The contribution of the electrons to any of the thermodynamic properties of a material can be calculated from the electron density of states. The density of states for a material can be determined by a band-structure calculation. It is possible to calculate a band structure yourself using a program like Quantum Espresso, or many densities of states can be found at The Materials Project.
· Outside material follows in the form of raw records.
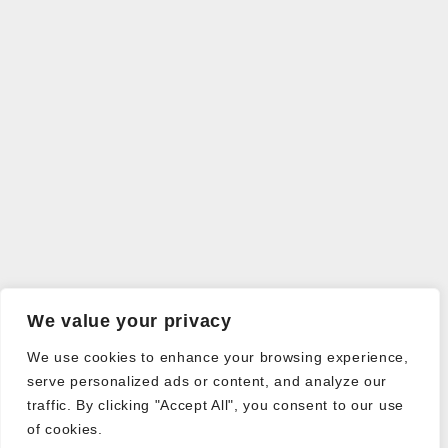
We value your privacy
We use cookies to enhance your browsing experience,
serve personalized ads or content, and analyze our
traffic. By clicking "Accept All", you consent to our use
of cookies.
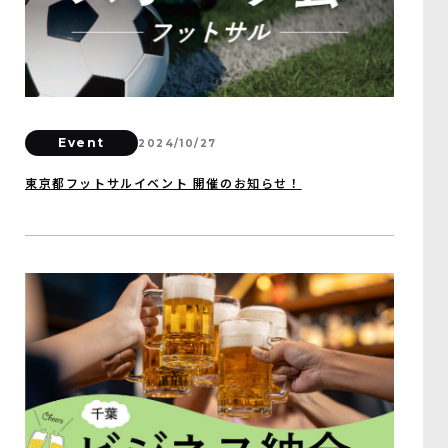
Event
2024/10/27
東京都フットサルイベント 開催のお知らせ！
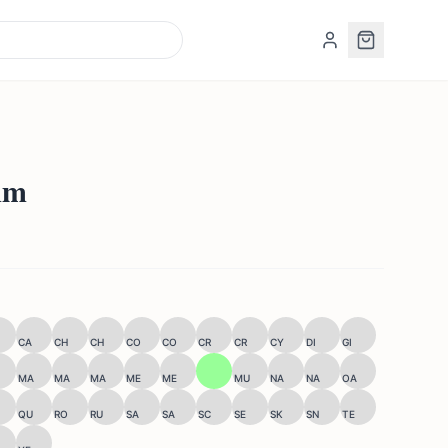
mm
CA
CH
CH
CO
CO
CR
CR
CY
DI
GI
MA
MA
MA
ME
ME
MU
NA
NA
OA
QU
RO
RU
SA
SA
SC
SE
SK
SN
TE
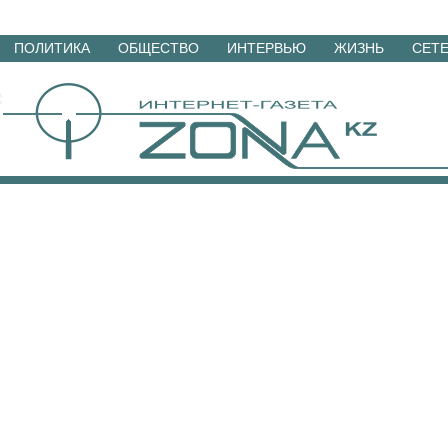
Перейти
ПОЛИТИКА
ОБЩЕСТВО
ИНТЕРВЬЮ
ЖИЗНЬ
СЕТ
к
материалам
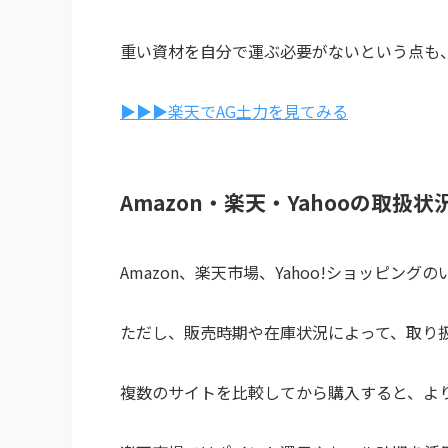
重い資材を自分で運ぶ必要がないという点も
▶▶▶楽天でAG土力を見てみる
Amazon・楽天・Yahooの取扱状
Amazon、楽天市場、Yahoo!ショッピン
ただし、販売時期や在庫状況によって、取り
複数のサイトを比較してから購入すると、よ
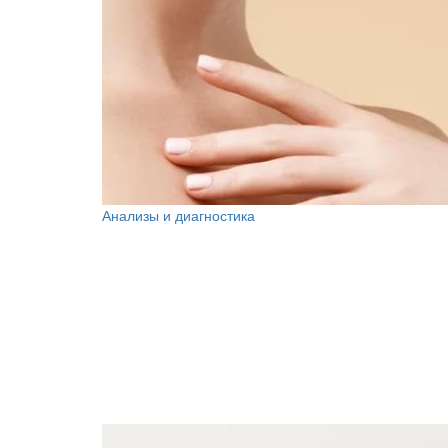
Анализы и диагностика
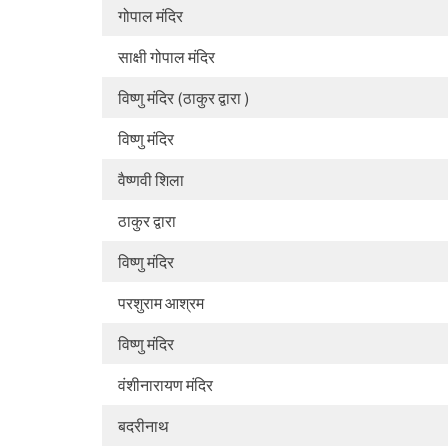
गोपाल मंदिर
साक्षी गोपाल मंदिर
विष्णु मंदिर (ठाकुर द्वारा )
विष्णु मंदिर
वैष्णवी शिला
ठाकुर द्वारा
विष्णु मंदिर
परशुराम आश्रम
विष्णु मंदिर
वंशीनारायण मंदिर
बदरीनाथ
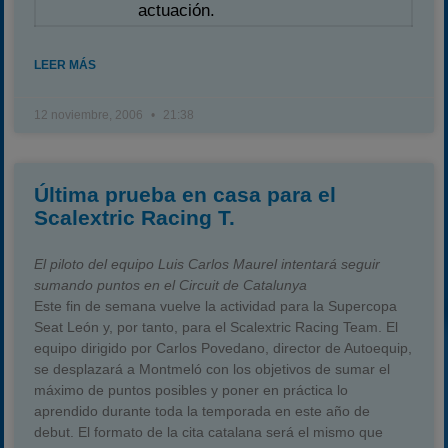
actuación.
LEER MÁS
12 noviembre, 2006
21:38
Última prueba en casa para el
Scalextric Racing T.
El piloto del equipo Luis Carlos Maurel intentará seguir
sumando puntos en el Circuit de Catalunya
Este fin de semana vuelve la actividad para la Supercopa
Seat León y, por tanto, para el Scalextric Racing Team. El
equipo dirigido por Carlos Povedano, director de Autoequip,
se desplazará a Montmeló con los objetivos de sumar el
máximo de puntos posibles y poner en práctica lo
aprendido durante toda la temporada en este año de
debut. El formato de la cita catalana será el mismo que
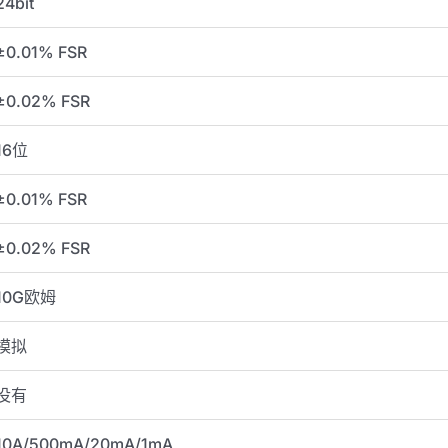
24bit
±0.01% FSR
±0.02% FSR
16位
±0.01% FSR
±0.02% FSR
10G欧姆
模拟
没有
10A/500mA/20mA/1mA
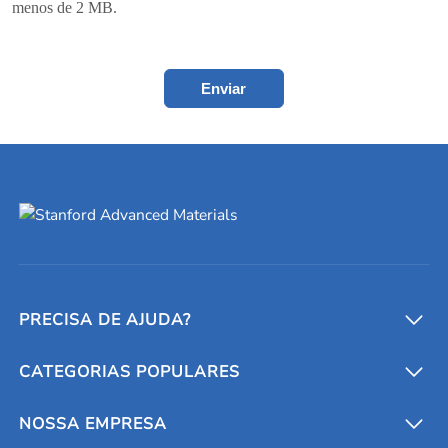
menos de 2 MB.
Enviar
PRECISA DE AJUDA?
CATEGORIAS POPULARES
Conversores e calculadoras
Entre em contato conosco
Metais refratários
NOSSA EMPRESA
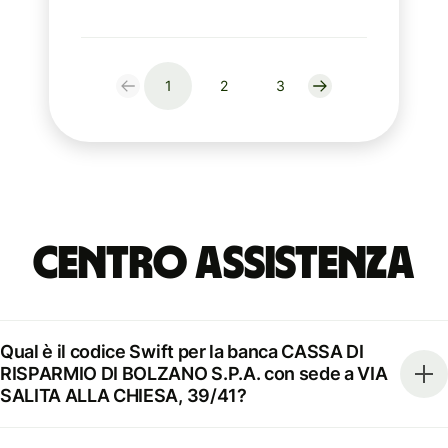
1
2
3
Centro Assistenza
Qual è il codice Swift per la banca CASSA DI
RISPARMIO DI BOLZANO S.P.A. con sede a VIA
SALITA ALLA CHIESA, 39/41?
Some example electron densities of states are listed below.

Al fcc, Au fcc, Cu fcc, Cr bcc, Li bcc, Na bcc, Pt fcc, W bcc, Si diamond, Fe bcc, Ni fcc, Co fcc, Mn bcc, Cr bcc, Gd hcp, Pd fcc, Pd₃Cr, Pd₃Mn, PdCr, PdMn, GaN, 6H SiC, GaAs, GaP, Ge, InAs, V bcc

Other thermodynamic quantities can then be calculated using the standard formulas of thermodynamics. Some of these quantities are listed below. Each quantity is expressed as an integral over the density of states. On the right are buttons that link to programs that will numerically calculate the thermodynamic quantities given the electron density and a tabulated density of states. The numerical calculation proceeds by first calculating the chemical potential from the electron density and then using this value of the chemical potential to determine the other thermodynamic quantities.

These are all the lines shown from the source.